(Records from a collection)
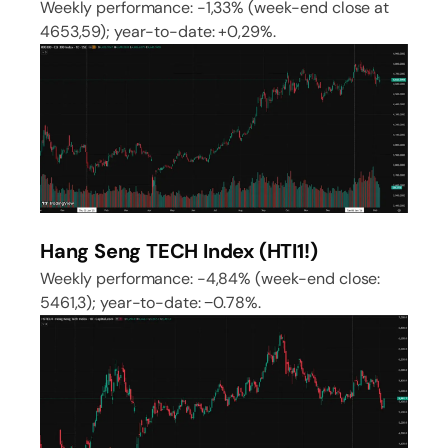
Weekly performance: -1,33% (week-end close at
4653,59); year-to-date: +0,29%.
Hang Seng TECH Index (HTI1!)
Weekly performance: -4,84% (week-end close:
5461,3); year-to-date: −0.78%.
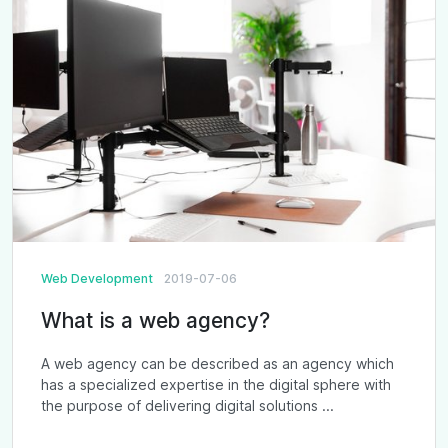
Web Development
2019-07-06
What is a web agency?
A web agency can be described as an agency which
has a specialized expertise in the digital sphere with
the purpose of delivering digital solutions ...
--
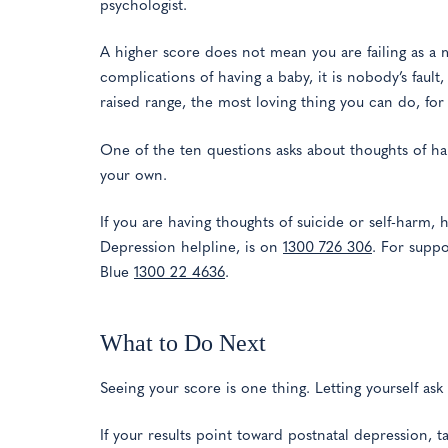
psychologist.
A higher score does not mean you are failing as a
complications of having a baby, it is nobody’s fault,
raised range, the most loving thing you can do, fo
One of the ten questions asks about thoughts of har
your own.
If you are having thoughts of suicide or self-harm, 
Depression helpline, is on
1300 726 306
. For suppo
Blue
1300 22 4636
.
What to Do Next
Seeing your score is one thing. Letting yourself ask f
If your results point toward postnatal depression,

◆ PROBLEM DETAILS
Reproduce the entries above exactly, but only the lines between the line holding "A higher score" and the line holding "If your results", inclusive.

◆ TASK SOLUTION
A higher score does not mean you are failing as a
complications of having a baby, it is nobody’s fault,
raised range, the most loving thing you can do, fo
One of the ten questions asks about thoughts of har
your own.
If you are having thoughts of suicide or self-harm, 
Depression helpline, is on
1300 726 306
. For suppo
Blue
1300 22 4636
.
What to Do Next
Seeing your score is one thing. Letting yourself ask f
If your results point toward postnatal depression,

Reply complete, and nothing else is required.